Ambrose’s visit comes about one week after Trudeau visited Medicine Hat for a 2,000-person event on Oct. 13, then the Blood Reserve in the west of the riding the following day.
Tory campaign manager Dan Hein said the Conservative campaign was “rising on all fronts,” including volunteers, donations and pledges of support.
Motz became visibly emotional during his speech Thursday, telling supporters “if I get to Ottawa it’s because of you.”
The retired police inspector added that the race was not about him but rather “it’s about people who are at their end and need hope.”

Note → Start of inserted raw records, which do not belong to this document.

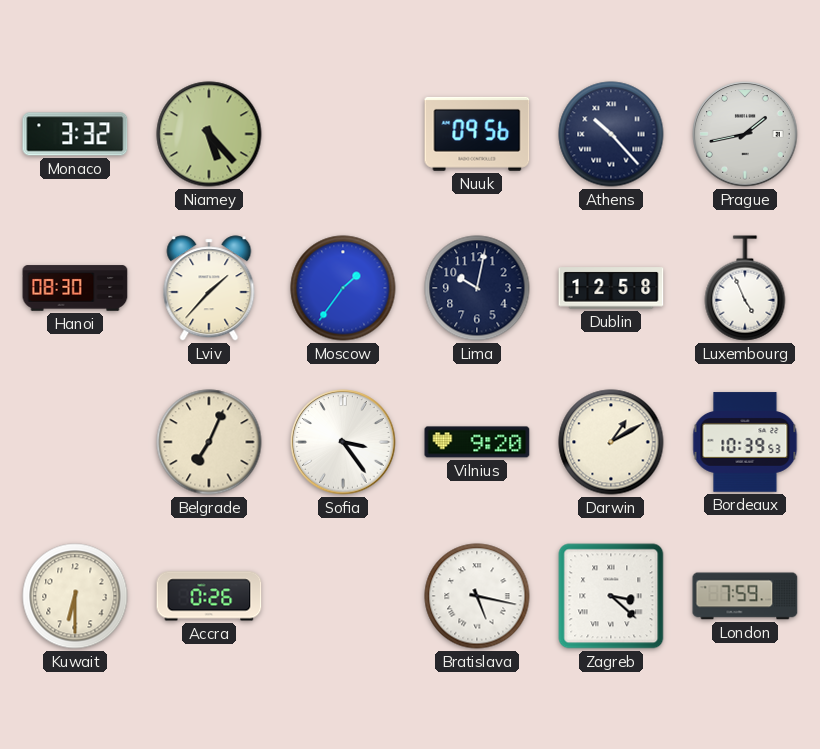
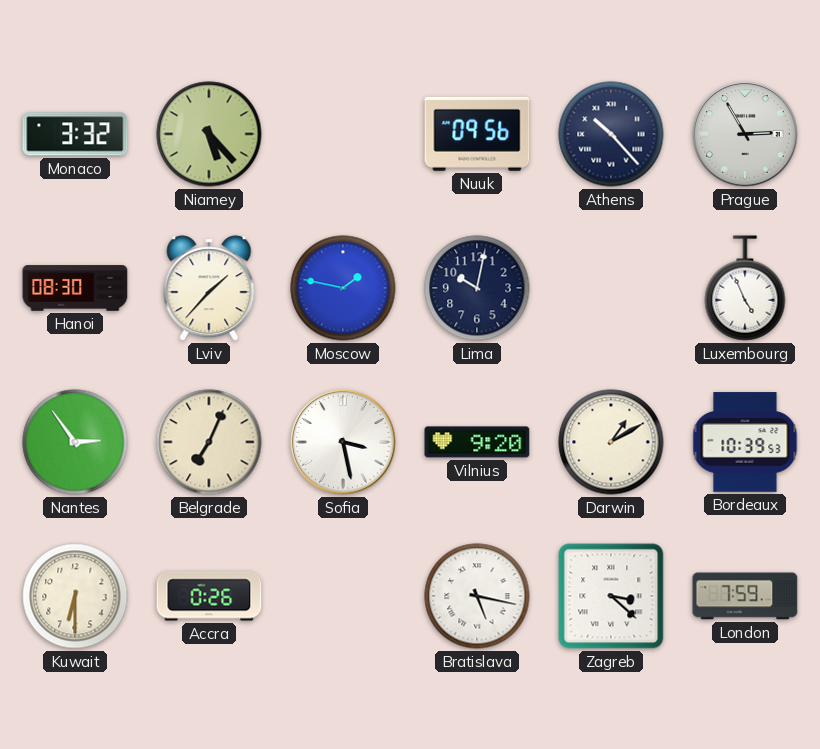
Prague: 1:43 -> 2:55
Moscow: 1:36 -> 1:47
Dublin: 12:58 -> none
Nantes: none -> 2:54
Sofia: 3:24 -> 3:28
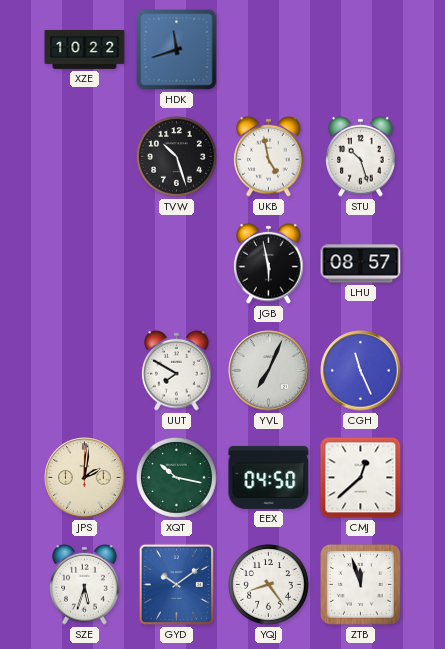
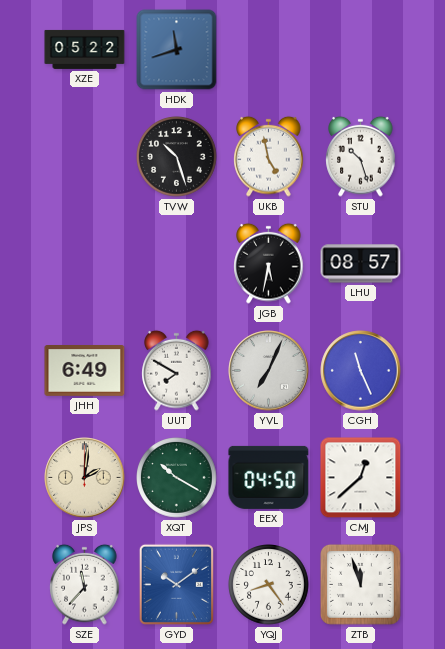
XZE: 10:22 -> 05:22
JGB: 5:58 -> 5:32
JHH: none -> 6:49
XQT: 10:17 -> 10:20
SZE: 5:33 -> 11:37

He would work hard “so that people in our province can be proud of our country again.”
Motz told the crowd that “unlike the pep rally last week,” Ambrose would mix and meet attendees. She shook hands and visited with groups for more than an hour prior to private meetings in the afternoon.
The event brought a number of longtime party supporters as well as local politicians.
Mayor Ted Clugston, who raised eyebrows in the traditionally Conservative riding by appearing at the Sakamoto rally, said he felt it is his duty to welcome high-profile visitors.
“First and foremost I have my mayor’s hat on and I’ll meet with any leader, any time,” said Clugston, who met briefly with Ambrose before the event.
At least three other city council members mixed in the crowd, joined by several senior administrators.
A host of former conservative politicians, such as Progressive Conservative MP Bob Porter and PC MLA Jim Horsman, were there as well.
LaVar Payne, who represented Medicine Hat in Ottawa prior to the last general election said he felt the address was “substantial.”
“Good speech by Rona and Glen, which touched on the important issues for the riding and Albertans in general,” he said.
Payne said he was in the overflow crowd at Trudeau’s event on Second Street last week and felt the size of the audiences was similar.
“I heard Stan say that we were the ‘forgotten corner’ but he failed to realize that (the federal government) brought $70 million into the riding while I was MP,” said Payne.